# About this exercise
Where the data below has the string "intro", return the whole line.
Data records Block Start
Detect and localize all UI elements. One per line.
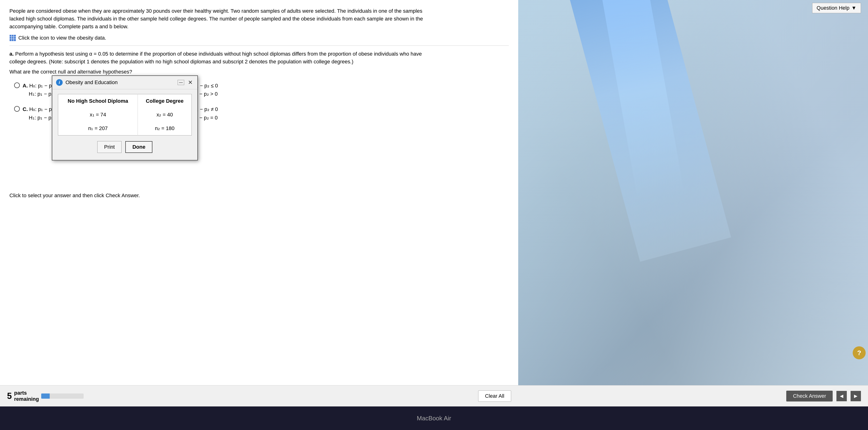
right-decoration: [518, 0, 868, 406]
col1-x: x₁ = 74: [58, 108, 138, 122]
parts-remaining: 5 parts remaining: [7, 390, 84, 402]
help-circle[interactable]: ?: [853, 346, 866, 359]
footer-controls: 5 parts remaining Clear All: [0, 385, 518, 406]
problem-text: People are considered obese when they ar…: [9, 7, 433, 30]
col1-header: No High School Diploma: [58, 94, 138, 108]
next-icon: ►: [853, 393, 859, 399]
option-c-letter: C.: [23, 106, 28, 112]
info-icon: i: [56, 79, 63, 86]
modal-close-button[interactable]: ✕: [187, 79, 194, 86]
print-label: Print: [104, 144, 115, 150]
check-answer-label: Check Answer: [793, 393, 826, 399]
radio-c[interactable]: [14, 106, 20, 112]
option-a-letter: A.: [23, 83, 28, 89]
next-button[interactable]: ►: [850, 391, 861, 401]
question-help-label: Question Help: [817, 5, 849, 11]
progress-bar: [41, 394, 84, 399]
modal-dialog: i Obesity and Education — ✕ No High Scho…: [52, 75, 198, 160]
check-answer-button[interactable]: Check Answer: [786, 391, 833, 401]
click-icon-line: Click the icon to view the obesity data.: [9, 35, 509, 41]
right-footer: Check Answer ◄ ►: [518, 385, 868, 406]
progress-bar-fill: [41, 394, 50, 399]
modal-title: Obesity and Education: [65, 80, 175, 86]
grid-icon[interactable]: [9, 35, 16, 41]
clear-all-label: Clear All: [485, 393, 504, 399]
modal-minimize-button[interactable]: —: [178, 80, 184, 85]
done-label: Done: [132, 144, 145, 150]
svg-rect-0: [9, 35, 16, 41]
prev-icon: ◄: [839, 393, 844, 399]
modal-body: No High School Diploma College Degree x₁…: [52, 89, 197, 160]
data-table: No High School Diploma College Degree x₁…: [58, 94, 192, 135]
modal-footer: Print Done: [58, 141, 192, 155]
question-help-button[interactable]: Question Help ▼: [812, 3, 861, 13]
clear-all-button[interactable]: Clear All: [478, 391, 511, 402]
bottom-bar: MacBook Air: [0, 406, 868, 430]
click-icon-text: Click the icon to view the obesity data.: [19, 35, 106, 41]
print-button[interactable]: Print: [97, 141, 122, 153]
col2-header: College Degree: [138, 94, 192, 108]
col1-n: n₁ = 207: [58, 122, 138, 135]
parts-number: 5: [7, 391, 12, 401]
modal-title-bar: i Obesity and Education — ✕: [52, 76, 197, 89]
click-instruction: Click to select your answer and then cli…: [9, 192, 509, 198]
question-label: What are the correct null and alternativ…: [9, 69, 509, 75]
part-a-content: Perform a hypothesis test using α = 0.05…: [9, 51, 422, 65]
col2-x: x₂ = 40: [138, 108, 192, 122]
close-icon: ✕: [188, 79, 193, 86]
minimize-icon: —: [179, 80, 183, 85]
col2-n: n₂ = 180: [138, 122, 192, 135]
parts-label-line1: parts: [14, 390, 39, 396]
prev-button[interactable]: ◄: [836, 391, 847, 401]
done-button[interactable]: Done: [125, 141, 152, 153]
part-a-text: a. Perform a hypothesis test using α = 0…: [9, 50, 433, 65]
parts-label-line2: remaining: [14, 396, 39, 402]
radio-a[interactable]: [14, 83, 20, 88]
part-a-label: a.: [9, 51, 14, 57]
bottom-bar-text: MacBook Air: [417, 415, 451, 422]
main-content: People are considered obese when they ar…: [0, 0, 518, 412]
chevron-down-icon: ▼: [851, 5, 857, 11]
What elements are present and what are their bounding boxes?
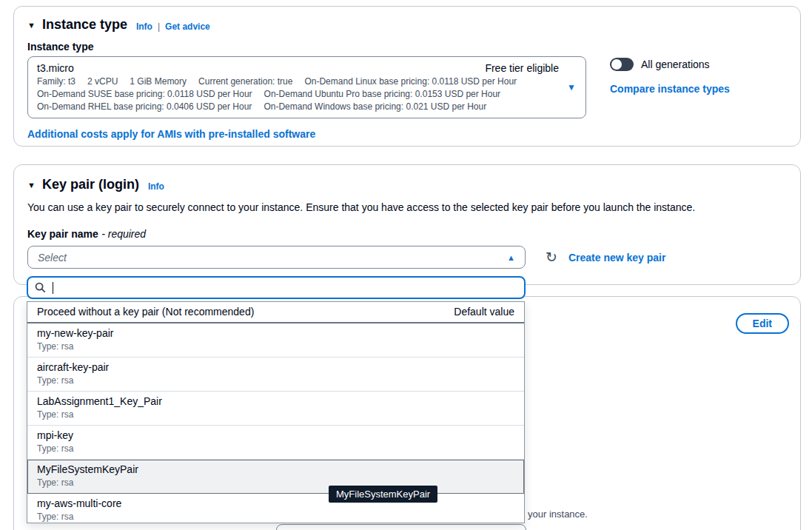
get-advice-link[interactable]: Get advice (165, 21, 210, 32)
option-name: my-new-key-pair (37, 326, 514, 341)
option-type: Type: rsa (37, 375, 514, 386)
detail-windows-pricing: On-Demand Windows base pricing: 0.021 US… (264, 101, 486, 112)
option-my-aws-multi-core[interactable]: my-aws-multi-core Type: rsa (27, 494, 524, 523)
ami-additional-costs-link[interactable]: Additional costs apply for AMIs with pre… (27, 128, 315, 140)
create-new-key-pair-link[interactable]: Create new key pair (568, 252, 666, 264)
collapse-caret-icon[interactable]: ▼ (27, 21, 36, 30)
detail-rhel-pricing: On-Demand RHEL base pricing: 0.0406 USD … (37, 101, 252, 112)
collapse-caret-icon[interactable]: ▼ (27, 181, 36, 189)
option-name: mpi-key (37, 429, 514, 443)
required-suffix: - required (101, 228, 146, 240)
instance-summary-row: t3.micro Free tier eligible (37, 62, 559, 74)
option-myfilesystemkeypair[interactable]: MyFileSystemKeyPair Type: rsa (27, 460, 524, 494)
select-placeholder: Select (38, 252, 67, 264)
option-type: Type: rsa (37, 409, 514, 420)
instance-type-section-title: Instance type (42, 17, 127, 33)
key-pair-tooltip: MyFileSystemKeyPair (329, 486, 437, 503)
option-label: Proceed without a key pair (Not recommen… (37, 305, 254, 319)
refresh-icon[interactable]: ↻ (546, 250, 557, 264)
key-pair-description: You can use a key pair to securely conne… (27, 201, 787, 213)
instance-select-caret-down-icon: ▼ (567, 82, 576, 93)
detail-vcpu: 2 vCPU (87, 76, 118, 87)
instance-details-row-1: Family: t3 2 vCPU 1 GiB Memory Current g… (37, 76, 559, 87)
detail-linux-pricing: On-Demand Linux base pricing: 0.0118 USD… (304, 76, 517, 87)
link-separator: | (158, 21, 160, 32)
compare-instance-types-link[interactable]: Compare instance types (610, 83, 730, 95)
default-value-badge: Default value (454, 305, 514, 319)
key-pair-section-header: ▼ Key pair (login) Info (27, 177, 787, 192)
key-pair-header-links: Info (148, 181, 164, 192)
instance-details-row-2: On-Demand SUSE base pricing: 0.0118 USD … (37, 89, 559, 99)
option-type: Type: rsa (37, 443, 514, 454)
key-pair-section: ▼ Key pair (login) Info You can use a ke… (13, 164, 801, 285)
key-pair-search-input[interactable] (27, 276, 526, 299)
edit-button[interactable]: Edit (736, 313, 789, 334)
option-mpi-key[interactable]: mpi-key Type: rsa (27, 426, 524, 460)
instance-type-right-column: All generations Compare instance types (610, 56, 730, 95)
info-link[interactable]: Info (148, 181, 164, 192)
option-my-new-key-pair[interactable]: my-new-key-pair Type: rsa (27, 323, 524, 358)
option-type: Type: rsa (37, 511, 514, 523)
option-name: MyFileSystemKeyPair (37, 463, 514, 477)
detail-family: Family: t3 (37, 76, 76, 87)
instance-type-select[interactable]: t3.micro Free tier eligible Family: t3 2… (27, 56, 586, 118)
detail-generation: Current generation: true (198, 76, 292, 87)
key-pair-select[interactable]: Select ▲ (27, 246, 526, 269)
instance-type-header-links: Info | Get advice (136, 21, 210, 32)
search-icon (35, 282, 46, 293)
key-pair-section-title: Key pair (login) (42, 177, 139, 192)
option-name: LabAssignment1_Key_Pair (37, 395, 514, 409)
detail-suse-pricing: On-Demand SUSE base pricing: 0.0118 USD … (37, 89, 252, 99)
detail-ubuntu-pro-pricing: On-Demand Ubuntu Pro base pricing: 0.015… (264, 89, 501, 99)
select-caret-up-icon: ▲ (507, 253, 515, 262)
option-aircraft-key-pair[interactable]: aircraft-key-pair Type: rsa (27, 358, 524, 392)
partially-visible-input[interactable] (276, 524, 526, 530)
toggle-knob-icon (611, 59, 622, 70)
key-pair-name-label: Key pair name (27, 228, 98, 240)
instance-type-field-label: Instance type (27, 41, 787, 53)
text-caret-icon (53, 282, 53, 294)
instance-type-section-header: ▼ Instance type Info | Get advice (27, 17, 787, 33)
option-labassignment1-key-pair[interactable]: LabAssignment1_Key_Pair Type: rsa (27, 392, 524, 426)
key-pair-dropdown-list: Proceed without a key pair (Not recommen… (27, 301, 525, 523)
instance-name: t3.micro (37, 62, 74, 74)
option-name: aircraft-key-pair (37, 360, 514, 375)
all-generations-row: All generations (610, 58, 730, 71)
option-type: Type: rsa (37, 477, 514, 489)
all-generations-toggle[interactable] (610, 58, 634, 71)
all-generations-label: All generations (641, 58, 710, 70)
key-pair-name-label-row: Key pair name - required (27, 227, 787, 241)
free-tier-eligible-badge: Free tier eligible (485, 62, 559, 74)
option-name: my-aws-multi-core (37, 497, 514, 511)
key-pair-select-row: Select ▲ ↻ Create new key pair (27, 246, 787, 269)
instance-details-row-3: On-Demand RHEL base pricing: 0.0406 USD … (37, 101, 559, 112)
instance-type-section: ▼ Instance type Info | Get advice Instan… (13, 6, 801, 147)
partially-visible-text: your instance. (528, 509, 588, 520)
info-link[interactable]: Info (136, 21, 152, 32)
option-type: Type: rsa (37, 341, 514, 352)
option-proceed-without-key-pair[interactable]: Proceed without a key pair (Not recommen… (27, 302, 524, 323)
detail-memory: 1 GiB Memory (130, 76, 187, 87)
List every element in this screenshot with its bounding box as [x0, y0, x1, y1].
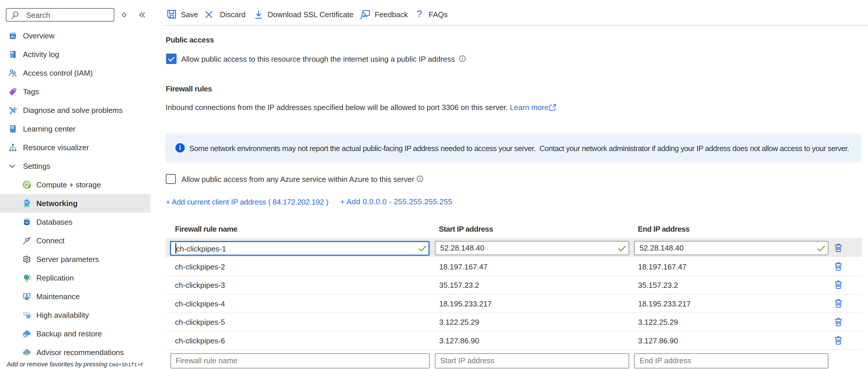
svg-text:101: 101 — [11, 126, 14, 128]
svg-text:$: $ — [26, 183, 28, 187]
svg-text:My: My — [11, 35, 15, 38]
svg-text:DB: DB — [25, 221, 29, 224]
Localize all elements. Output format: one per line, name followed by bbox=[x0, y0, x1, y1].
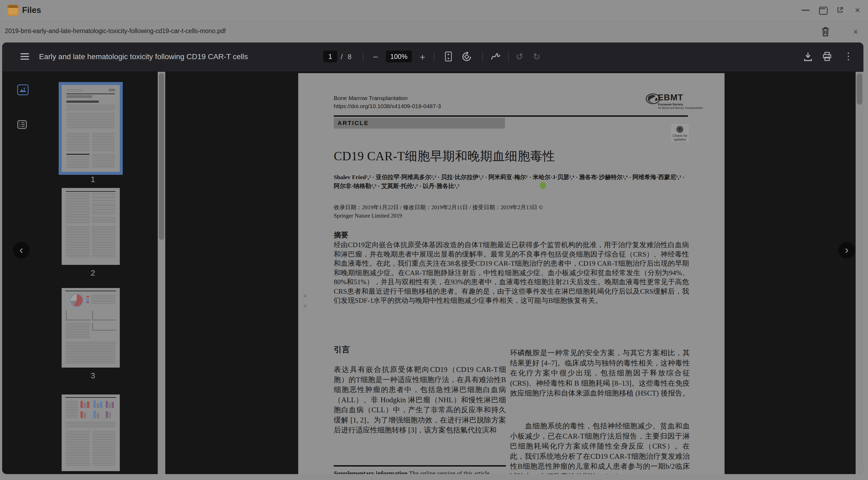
divider bbox=[363, 52, 363, 62]
zoom-out-button[interactable]: − bbox=[373, 52, 378, 62]
menu-icon[interactable] bbox=[21, 53, 29, 60]
page-thumbnail-4[interactable] bbox=[62, 395, 120, 471]
maximize-icon[interactable] bbox=[819, 7, 828, 15]
open-file-name: 2019-bmt-early-and-late-hematologic-toxi… bbox=[5, 27, 226, 35]
intro-left-column: 表达具有嵌合抗原受体靶向CD19（CD19 CAR-T细胞）的T细胞是一种适应性… bbox=[334, 365, 506, 435]
files-app-icon bbox=[7, 5, 19, 16]
window-titlebar: Files × bbox=[0, 0, 868, 21]
print-icon[interactable] bbox=[822, 52, 832, 62]
dates-line: 收录日期：2019年1月22日 / 修改日期：2019年2月11日 / 接受日期… bbox=[334, 203, 546, 220]
logo-tagline-2: for Blood and Marrow Transplantation bbox=[658, 106, 703, 109]
pdf-doc-title: Early and late hematologic toxicity foll… bbox=[39, 53, 248, 61]
divider bbox=[508, 52, 509, 62]
doi-link[interactable]: https://doi.org/10.1038/s41409-019-0487-… bbox=[334, 102, 441, 110]
page-number-input[interactable]: 1 bbox=[323, 50, 337, 62]
article-type-banner: ARTICLE bbox=[334, 118, 505, 129]
margin-marks bbox=[304, 305, 307, 308]
file-bar: 2019-bmt-early-and-late-hematologic-toxi… bbox=[0, 21, 868, 42]
next-page-button[interactable]: › bbox=[838, 242, 855, 259]
mini-pie-chart bbox=[71, 295, 83, 306]
fit-page-icon[interactable] bbox=[445, 51, 452, 63]
ebmt-logo: EBMT European Society for Blood and Marr… bbox=[645, 93, 688, 111]
screen: Files × 2019-bmt-early-and-late-hematolo… bbox=[0, 0, 868, 480]
app-title: Files bbox=[22, 5, 41, 15]
supplementary-note: Supplementary information The online ver… bbox=[334, 470, 506, 474]
previous-page-button[interactable]: ‹ bbox=[13, 242, 30, 259]
document-scrollbar-thumb[interactable] bbox=[857, 73, 862, 105]
intro-heading: 引言 bbox=[334, 344, 350, 355]
abstract-heading: 摘要 bbox=[334, 230, 348, 240]
zoom-in-button[interactable]: + bbox=[420, 52, 425, 62]
page-thumbnail-1[interactable] bbox=[62, 85, 120, 172]
authors-line: Shalev Fried¹,² · 亚伯拉罕·阿维高多尔²,³ · 贝拉·比尔拉… bbox=[334, 173, 690, 191]
pdf-page: Bone Marrow Transplantation https://doi.… bbox=[298, 73, 724, 474]
check-line1: Check for bbox=[672, 134, 688, 138]
page-label-2: 2 bbox=[85, 268, 101, 277]
supplementary-label: Supplementary information bbox=[334, 470, 407, 474]
paper-title: CD19 CAR-T细胞早期和晚期血细胞毒性 bbox=[334, 148, 689, 165]
delete-file-icon[interactable] bbox=[820, 26, 831, 38]
more-menu-icon[interactable]: ⋮ bbox=[843, 50, 853, 62]
thumbnail-view-icon[interactable] bbox=[17, 84, 29, 95]
undo-icon[interactable]: ↺ bbox=[516, 52, 523, 61]
close-preview-icon[interactable]: × bbox=[853, 27, 858, 37]
page-separator: / bbox=[341, 53, 343, 61]
header-rule bbox=[334, 115, 688, 117]
check-line2: updates bbox=[672, 137, 688, 141]
divider bbox=[482, 52, 483, 62]
page-label-1: 1 bbox=[85, 175, 101, 184]
rotate-icon[interactable] bbox=[461, 52, 472, 63]
page-thumbnail-2[interactable] bbox=[62, 188, 120, 265]
outline-view-icon[interactable] bbox=[17, 120, 27, 129]
footnote-rule bbox=[334, 465, 506, 467]
divider bbox=[434, 52, 434, 62]
page-label-3: 3 bbox=[85, 371, 101, 380]
abstract-text: 经由CD19定向嵌合体抗原受体基因改造的自体T细胞最近已获得多个监管机构的批准，… bbox=[334, 240, 689, 306]
page-thumbnail-3[interactable] bbox=[62, 288, 120, 368]
intro-right-p2: 血细胞系统的毒性，包括神经细胞减少、贫血和血小板减少，已在CAR-T细胞疗法后报… bbox=[510, 421, 690, 474]
check-for-updates-badge[interactable]: Check for updates bbox=[672, 124, 688, 141]
page-total: 8 bbox=[348, 53, 351, 61]
open-in-new-icon[interactable] bbox=[837, 7, 843, 13]
update-bookmark-icon bbox=[676, 125, 684, 133]
pdf-viewer: Early and late hematologic toxicity foll… bbox=[2, 42, 863, 474]
zoom-level-input[interactable]: 100% bbox=[386, 50, 412, 62]
sidebar-scrollbar[interactable] bbox=[158, 72, 165, 474]
logo-wordmark: EBMT bbox=[658, 93, 683, 102]
redo-icon[interactable]: ↻ bbox=[533, 52, 540, 61]
minimize-icon[interactable] bbox=[802, 10, 810, 11]
logo-tagline-1: European Society bbox=[658, 103, 683, 106]
document-scrollbar[interactable] bbox=[856, 72, 863, 474]
close-window-icon[interactable]: × bbox=[855, 5, 860, 14]
journal-name: Bone Marrow Transplantation bbox=[334, 94, 407, 102]
pdf-toolbar: Early and late hematologic toxicity foll… bbox=[2, 42, 863, 72]
annotate-icon[interactable] bbox=[491, 52, 501, 62]
intro-right-p1: 环磷酰胺是一种常见的安全方案，与其它方案相比，其结果更好 [4–7]。临床成功与… bbox=[510, 348, 690, 399]
download-icon[interactable] bbox=[803, 52, 812, 63]
margin-marks bbox=[304, 295, 307, 298]
sidebar-scrollbar-thumb[interactable] bbox=[159, 73, 164, 240]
Data records Block End
# Task answer
intro-left-column: 表达具有嵌合抗原受体靶向CD19（CD19 CAR-T细胞）的T细胞是一种适应性… bbox=[334, 365, 506, 435]
intro-heading: 引言 bbox=[334, 344, 350, 355]
intro-right-p2: 血细胞系统的毒性，包括神经细胞减少、贫血和血小板减少，已在CAR-T细胞疗法后报… bbox=[510, 421, 690, 474]
intro-right-p1: 环磷酰胺是一种常见的安全方案，与其它方案相比，其结果更好 [4–7]。临床成功与… bbox=[510, 348, 690, 399]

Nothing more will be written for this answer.